Select high-efficiency heating materials:

• Graphene: It has ultra-high thermal conductivity and carrier mobility, and can quickly convert electrical energy into thermal energy. In low-temperature environments, its excellent electrical properties can rapidly raise the temperature of the heating film, reducing the heating delay caused by low temperatures. For example, the application of graphene heating film in some high-end warm clothing can quickly provide warmth to the human body in cold weather.
• High performance carbon fiber: Not only does it have high heating efficiency, but it can also generate far-infrared radiation that is beneficial to the human body. In low-temperature environments, carbon fiber heating membranes have good stability, and far-infrared radiation can promote blood circulation in the human body, indirectly improving the insulation effect and enhancing overall heating efficiency.

Strengthen insulation measures:

• Add thermal insulation layer: wrap thermal insulation materials around the heating film, such as polystyrene foam, polyurethane foam, etc., to reduce heat loss to the low-temperature environment. For example, when using heating film for underfloor heating, laying insulation board under the heating film can effectively prevent heat from transferring downwards, allowing more heat to stay in the indoor space and improving heating efficiency.
• Improve spatial sealing: For spaces using heating membranes, such as rooms, equipment enclosures, etc., enhance their sealing. Install sealing strips, double-layer glass, etc. to reduce the penetration of cold air and minimize heat loss caused by air convection. In the cold winter, a well sealed room can better maintain the heat generated by the heating film and improve the actual efficiency of its use.

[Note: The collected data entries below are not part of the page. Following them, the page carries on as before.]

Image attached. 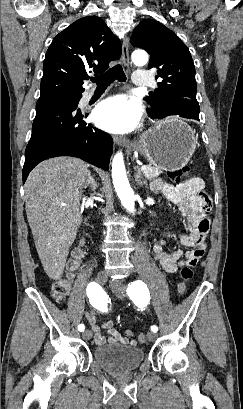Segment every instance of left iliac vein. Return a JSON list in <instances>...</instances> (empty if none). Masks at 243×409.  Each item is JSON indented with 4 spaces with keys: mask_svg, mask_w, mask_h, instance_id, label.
<instances>
[{
    "mask_svg": "<svg viewBox=\"0 0 243 409\" xmlns=\"http://www.w3.org/2000/svg\"><path fill=\"white\" fill-rule=\"evenodd\" d=\"M110 287H111V290L113 291V293L117 297L123 298L125 296L126 286L120 280L110 281ZM156 338H157L156 333H154V332H148L147 333L148 341L153 342L154 340H156Z\"/></svg>",
    "mask_w": 243,
    "mask_h": 409,
    "instance_id": "1",
    "label": "left iliac vein"
}]
</instances>
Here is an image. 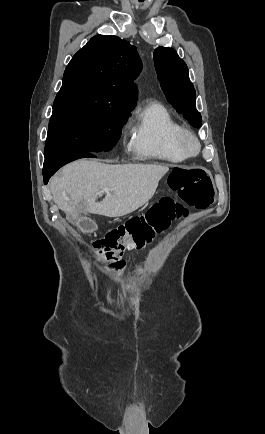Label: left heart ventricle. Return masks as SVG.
I'll return each instance as SVG.
<instances>
[{
	"label": "left heart ventricle",
	"instance_id": "1",
	"mask_svg": "<svg viewBox=\"0 0 265 434\" xmlns=\"http://www.w3.org/2000/svg\"><path fill=\"white\" fill-rule=\"evenodd\" d=\"M187 147H188V150L190 152H194L196 150V147H195V145L193 143H188Z\"/></svg>",
	"mask_w": 265,
	"mask_h": 434
}]
</instances>
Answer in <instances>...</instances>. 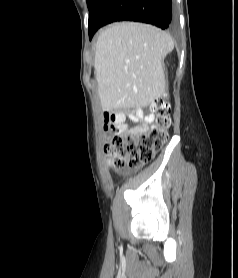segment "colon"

Intelligent temperature control:

• Adopting high-precision temperature controller: Equipped with a high-precision temperature controller, it can more accurately sense temperature changes and adjust the working status of the heating film in a timely manner. In low-temperature environments, the thermostat can accurately control the power output of the heating film based on the slight difference between the set temperature and the actual temperature, avoiding excessive or insufficient operation of the heating film due to inaccurate temperature control and improving heating efficiency.

Adapt to suitable power sources:

• Stable voltage output: For AC powered heating films, select the appropriate power frequency based on their material characteristics and design requirements. The appropriate frequency can make the electronic movement inside the heating film smoother, the current distribution more reasonable, and thus improve the heating efficiency.